What do you expect this collaboration to achieve?

I think that in addition to boosting Zurich as a research hub, it will also help move precision medicine forward from a global point of view. Ambitious though it may sound, that’s our goal. We’ve jumped on board the precision medicine train, and now we should try to get to the very front so we have a say in where it's headed.

What’s in store for patients?

In the future we’ll be able to provide better diagnostics and more specific therapies for major diseases such as cancer, but also for metabolic disorders such as diabetes and autoimmune disease. Efforts to prevent certain diseases will be more effective and targeted as well. Precision medicine also has great potential when it comes to rare diseases. This is another area where we have to make progress and develop new therapies.

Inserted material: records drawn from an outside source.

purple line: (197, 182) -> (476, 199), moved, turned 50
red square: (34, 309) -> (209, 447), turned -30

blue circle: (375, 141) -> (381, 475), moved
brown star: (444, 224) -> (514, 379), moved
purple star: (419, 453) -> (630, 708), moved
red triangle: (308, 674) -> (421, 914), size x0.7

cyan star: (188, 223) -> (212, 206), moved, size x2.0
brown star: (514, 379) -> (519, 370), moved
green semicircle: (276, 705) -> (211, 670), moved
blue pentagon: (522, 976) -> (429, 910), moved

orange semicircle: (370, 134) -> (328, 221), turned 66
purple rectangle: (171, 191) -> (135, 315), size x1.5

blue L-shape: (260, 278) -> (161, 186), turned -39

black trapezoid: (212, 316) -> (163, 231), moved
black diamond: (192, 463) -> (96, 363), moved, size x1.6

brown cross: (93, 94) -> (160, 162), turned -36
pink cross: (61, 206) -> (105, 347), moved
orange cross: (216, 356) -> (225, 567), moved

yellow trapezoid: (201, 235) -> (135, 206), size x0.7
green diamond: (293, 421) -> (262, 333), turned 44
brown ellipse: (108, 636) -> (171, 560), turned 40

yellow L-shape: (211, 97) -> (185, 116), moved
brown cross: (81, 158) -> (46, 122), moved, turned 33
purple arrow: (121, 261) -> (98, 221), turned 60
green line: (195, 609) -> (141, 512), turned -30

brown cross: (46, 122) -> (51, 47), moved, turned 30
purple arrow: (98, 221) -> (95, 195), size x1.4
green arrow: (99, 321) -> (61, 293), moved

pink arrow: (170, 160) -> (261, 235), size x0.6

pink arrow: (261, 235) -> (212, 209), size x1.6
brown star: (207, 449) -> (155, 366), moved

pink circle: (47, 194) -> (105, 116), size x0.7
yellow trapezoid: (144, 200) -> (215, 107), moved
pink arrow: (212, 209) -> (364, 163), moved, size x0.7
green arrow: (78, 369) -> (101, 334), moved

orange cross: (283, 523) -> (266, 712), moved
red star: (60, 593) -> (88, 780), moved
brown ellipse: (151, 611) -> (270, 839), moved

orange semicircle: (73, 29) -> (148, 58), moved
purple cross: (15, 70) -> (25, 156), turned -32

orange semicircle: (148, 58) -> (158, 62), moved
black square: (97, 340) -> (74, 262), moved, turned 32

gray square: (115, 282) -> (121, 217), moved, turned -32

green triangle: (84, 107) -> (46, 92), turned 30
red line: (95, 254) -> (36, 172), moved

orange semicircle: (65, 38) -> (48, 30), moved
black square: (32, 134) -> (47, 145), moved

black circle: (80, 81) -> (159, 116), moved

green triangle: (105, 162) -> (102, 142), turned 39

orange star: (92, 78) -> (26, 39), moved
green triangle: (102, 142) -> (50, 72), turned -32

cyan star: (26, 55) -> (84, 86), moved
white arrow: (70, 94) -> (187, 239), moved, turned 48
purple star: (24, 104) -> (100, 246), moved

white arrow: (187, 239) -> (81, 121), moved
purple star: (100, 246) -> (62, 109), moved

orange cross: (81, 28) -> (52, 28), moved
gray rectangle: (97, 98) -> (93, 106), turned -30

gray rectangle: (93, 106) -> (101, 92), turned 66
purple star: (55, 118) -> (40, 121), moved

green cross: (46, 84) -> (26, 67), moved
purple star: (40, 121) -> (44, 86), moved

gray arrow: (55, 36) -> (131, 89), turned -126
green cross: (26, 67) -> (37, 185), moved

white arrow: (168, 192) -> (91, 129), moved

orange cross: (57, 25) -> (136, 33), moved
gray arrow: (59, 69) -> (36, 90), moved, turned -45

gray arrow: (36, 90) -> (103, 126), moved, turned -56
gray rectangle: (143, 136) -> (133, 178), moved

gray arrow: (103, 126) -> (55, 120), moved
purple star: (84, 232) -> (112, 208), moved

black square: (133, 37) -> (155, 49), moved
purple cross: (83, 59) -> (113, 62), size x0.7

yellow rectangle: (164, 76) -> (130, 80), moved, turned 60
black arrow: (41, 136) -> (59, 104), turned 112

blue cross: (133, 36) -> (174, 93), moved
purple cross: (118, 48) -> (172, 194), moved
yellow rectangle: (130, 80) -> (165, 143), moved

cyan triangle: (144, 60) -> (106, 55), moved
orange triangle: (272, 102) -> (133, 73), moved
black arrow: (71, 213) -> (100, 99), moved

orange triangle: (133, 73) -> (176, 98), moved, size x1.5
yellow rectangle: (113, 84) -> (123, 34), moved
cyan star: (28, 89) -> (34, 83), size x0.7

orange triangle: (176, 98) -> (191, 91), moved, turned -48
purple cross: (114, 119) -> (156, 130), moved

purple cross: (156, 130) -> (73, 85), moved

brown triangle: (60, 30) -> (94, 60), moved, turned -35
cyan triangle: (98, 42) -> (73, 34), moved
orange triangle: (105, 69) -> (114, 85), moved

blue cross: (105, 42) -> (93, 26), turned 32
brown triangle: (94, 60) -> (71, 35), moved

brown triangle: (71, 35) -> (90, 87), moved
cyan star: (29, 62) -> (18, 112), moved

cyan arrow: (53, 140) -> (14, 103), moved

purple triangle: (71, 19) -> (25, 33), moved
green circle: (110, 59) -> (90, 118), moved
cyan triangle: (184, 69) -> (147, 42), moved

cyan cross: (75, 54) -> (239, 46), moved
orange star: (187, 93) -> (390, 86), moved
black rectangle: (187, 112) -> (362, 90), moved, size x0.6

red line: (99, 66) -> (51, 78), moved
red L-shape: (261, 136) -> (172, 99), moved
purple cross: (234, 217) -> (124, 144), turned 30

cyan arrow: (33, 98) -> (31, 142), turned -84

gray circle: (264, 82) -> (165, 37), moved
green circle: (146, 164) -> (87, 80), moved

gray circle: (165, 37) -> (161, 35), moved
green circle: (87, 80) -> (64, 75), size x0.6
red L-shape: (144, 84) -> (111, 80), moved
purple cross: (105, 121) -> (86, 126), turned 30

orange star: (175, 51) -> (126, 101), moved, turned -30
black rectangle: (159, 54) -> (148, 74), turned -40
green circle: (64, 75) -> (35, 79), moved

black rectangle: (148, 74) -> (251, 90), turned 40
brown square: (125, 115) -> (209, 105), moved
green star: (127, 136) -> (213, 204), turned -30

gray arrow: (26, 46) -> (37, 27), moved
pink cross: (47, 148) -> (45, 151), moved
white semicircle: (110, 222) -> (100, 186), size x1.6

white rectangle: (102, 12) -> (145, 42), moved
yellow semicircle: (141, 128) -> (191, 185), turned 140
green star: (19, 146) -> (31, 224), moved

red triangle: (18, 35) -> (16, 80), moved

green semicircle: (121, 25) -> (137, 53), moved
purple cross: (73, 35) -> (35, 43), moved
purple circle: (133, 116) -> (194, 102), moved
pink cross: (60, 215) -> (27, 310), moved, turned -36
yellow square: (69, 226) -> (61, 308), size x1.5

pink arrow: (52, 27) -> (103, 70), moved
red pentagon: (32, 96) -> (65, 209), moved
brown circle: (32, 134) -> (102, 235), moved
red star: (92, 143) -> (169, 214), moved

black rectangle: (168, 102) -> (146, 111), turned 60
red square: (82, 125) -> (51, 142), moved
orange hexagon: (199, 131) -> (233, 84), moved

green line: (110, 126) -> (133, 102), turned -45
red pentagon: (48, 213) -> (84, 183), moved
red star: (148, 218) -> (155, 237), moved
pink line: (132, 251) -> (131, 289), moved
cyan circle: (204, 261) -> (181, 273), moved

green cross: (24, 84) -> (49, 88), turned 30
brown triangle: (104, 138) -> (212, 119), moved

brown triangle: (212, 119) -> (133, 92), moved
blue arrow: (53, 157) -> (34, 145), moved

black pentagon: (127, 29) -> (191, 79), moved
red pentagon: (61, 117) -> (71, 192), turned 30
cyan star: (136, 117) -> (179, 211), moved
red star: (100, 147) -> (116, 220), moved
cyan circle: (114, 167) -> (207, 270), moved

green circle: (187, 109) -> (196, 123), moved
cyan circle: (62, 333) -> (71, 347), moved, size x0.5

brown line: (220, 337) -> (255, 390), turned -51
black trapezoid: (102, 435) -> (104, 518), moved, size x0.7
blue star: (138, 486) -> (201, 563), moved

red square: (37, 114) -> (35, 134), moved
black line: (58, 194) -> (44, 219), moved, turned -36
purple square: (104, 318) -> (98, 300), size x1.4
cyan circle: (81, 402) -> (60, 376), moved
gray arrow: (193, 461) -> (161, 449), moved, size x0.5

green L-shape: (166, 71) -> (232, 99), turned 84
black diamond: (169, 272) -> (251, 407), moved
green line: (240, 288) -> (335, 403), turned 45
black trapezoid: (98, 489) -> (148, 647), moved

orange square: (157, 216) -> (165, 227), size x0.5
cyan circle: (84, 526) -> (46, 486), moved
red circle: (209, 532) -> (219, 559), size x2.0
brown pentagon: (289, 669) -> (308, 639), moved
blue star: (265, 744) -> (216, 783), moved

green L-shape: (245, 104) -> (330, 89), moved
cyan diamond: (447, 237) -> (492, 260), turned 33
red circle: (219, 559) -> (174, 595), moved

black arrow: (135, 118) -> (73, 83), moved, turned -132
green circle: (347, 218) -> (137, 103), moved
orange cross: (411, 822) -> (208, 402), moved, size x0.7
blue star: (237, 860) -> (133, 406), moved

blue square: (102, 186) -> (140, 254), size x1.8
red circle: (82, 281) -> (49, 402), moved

What are the major challenges?

Cost is certainly a factor to be considered. Precision medicine is expensive. Another challenge is handling patient data within the Zurich research hub and in collaboration with national and international centers. This raises a number of ethical issues connected with patient data privacy, for example.

Where do we currently stand in these terms?

Work is under way on solutions governing the way patient data are handled. We want individuals to benefit from the potential created by research on the basis of big health data sets without being harmed in the process.

The prospect of more precise therapies is encouraging. But as you mentioned, therapies of this type are also very expensive. Can we even afford precision medicine?

We can afford precise medicine more than we can afford imprecise medicine. It always boils down to the ratio of cost and effect: Even if a precision therapy is expensive, in the end it might turn out to be cheaper than an ineffective therapy. For example, many conventional therapies entail side effects. Patients suffer complications, and have to be hospitalized and treated with additional drugs to address these side effects. This means that precision medicine can help reduce costs because therapies are more targeted.

Where will we be in 10 years?

We’ll have taken a major step forward in terms of metabolic and autoimmune diseases, but above all in terms of cancer therapy. We’ll be able to treat certain diseases more precisely and successfully than we can at present. On the preventive side we’ll be able to use genetic and epigenetic data to tell people very precisely whether they should be choosing preventive therapy or changing their lifestyle to counter the risk of disease.

Will we be increasingly able to cure these diseases?

The more detailed our knowledge of these conditions, the more precise our data will be, and the sooner we’ll be able to find targeted therapies. Yes, I think prognoses will get better. That’s already the case for many forms of cancer.